● TASK INSTRUCTIONS
Repeat each record exactly as written, and drop any images.

● Collection entries
--

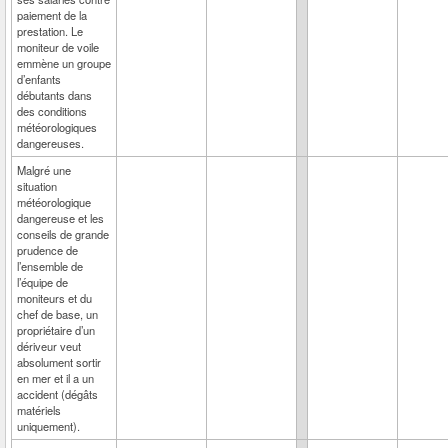
paiement de la
prestation. Le
moniteur de voile
emmène un groupe
d’enfants
débutants dans
des conditions
météorologiques
dangereuses.
Malgré une
situation
météorologique
dangereuse et les
conseils de grande
prudence de
l’ensemble de
l’équipe de
moniteurs et du
chef de base, un
propriétaire d’un
dériveur veut
absolument sortir
en mer et il a un
accident (dégâts
matériels
uniquement).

--

● FINAL ANSWER
paiement de la
prestation. Le
moniteur de voile
emmène un groupe
d’enfants
débutants dans
des conditions
météorologiques
dangereuses.
Malgré une
situation
météorologique
dangereuse et les
conseils de grande
prudence de
l’ensemble de
l’équipe de
moniteurs et du
chef de base, un
propriétaire d’un
dériveur veut
absolument sortir
en mer et il a un
accident (dégâts
matériels
uniquement).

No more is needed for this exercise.